1994   J. Cope Head-on 22   The first time I saw him I thought he was a big nance, with his cool 50s suit with acid burns all over it.
(Hide quotations)


B. adj.
Categories »

  Effeminate; relating to, involving, or characteristic of homosexual men. Cf. nancy adj.
1933   Brevities (N.Y.) 24 Apr. 3/2   The gang will go into hysterics, for it's a typical nance pose.
1936   Down Beat June 6/2   Noble interspersed a lot of comedy hokum with the numbers, including nance bits,..and pretty fair wisecracks.
1949   E. Partridge Dict. Underworld 462/1   Nance walk, a 'girlish' walk in a male.
1974   J. D. MacDonald Dreadful Lemon Sky (1975) xiii. 200   What the hell do they want for a front-runner? Some kind of nance fellow?
1992   G. Vidal Live from Golgotha xiv. 147   Amateur boxing, a nance specialty, as everyone knows.

kalowski

Quote from: Cuellar on September 23, 2019, 08:26:15 PM
I'd be very surprised if this was true, these things never are.
See also "chav": Council housed and violent, whereas it's really a Sanskrit/Romany word for child.

gib

Are any of the acronym explanations ever true for this kind of thing?

Ferris

Quote from: gib on September 24, 2019, 12:26:20 AM
Are any of the acronym explanations ever true for this kind of thing?

Essentially never.
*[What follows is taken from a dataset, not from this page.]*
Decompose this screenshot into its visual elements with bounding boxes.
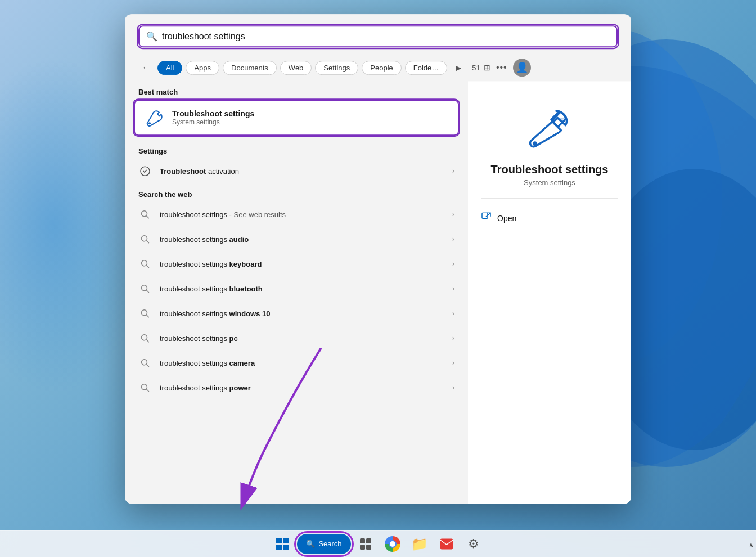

It seems like this one is mostly incorrect, though Cuellar's post above implies the context is valid (ie child sex offender in a prison) but the backronym itself is an invention.

So that's something.

JesusAndYourBush

Another backronym - Odeon cinemas - Oscar Deutsch Entertains Our Nation.

touchingcloth

Quote from: JesusAndYourBush on September 24, 2019, 01:05:34 AM
Another backronym - Odeon cinemas - Oscar Deutsch Entertains Our Nation.

You missed the final part of the acronym. Odeon cinemas: Oscar Deutsch Entertains Our Nation; Come Inside Now, Enjoy My Arse.

Icehaven

Round this way (this way being HMP Brum) nonce stands for ''Not Of Normal Criminal Enterprise'', which is indeed your kiddly fiddlers and the like. Interesting to hear the Courtyard Exercise version though, never heard that one.

Quote from: FerriswheelBueller on September 23, 2019, 07:33:21 PM
Because nonces in prison get got so they keep them in solitary.


Not in solitary, they have separate wings, and a few entire prisons (like the one on the Isle of Wight.)

poodlefaker

The worst I've ever heard was on a boat trip on the Thames; we were passing a wharf and the the tour guide told us it was an old English acronym, standing for "warehouse at river front". I mean, why even bother to make this shit up?

Gentlemen Only, Ladies Forbidden is another one I've been told in all sincerity.

touchingcloth

Quote from: icehaven on September 24, 2019, 10:32:55 AM
Round this way (this way being HMP Brum) nonce stands for ''Not Of Normal Criminal Enterprise'', which is indeed your kiddly fiddlers and the like. Interesting to hear the Courtyard Exercise version though, never heard that one.

Not in solitary, they have separate wings, and a few entire prisons (like the one on the Isle of Wight.)

Every time I suggest leaving a tip in a restaurant, my dad tells me that the word is an acronym for To Insure Promptness, and should therefore only ever be given before anyone has even started to serve you.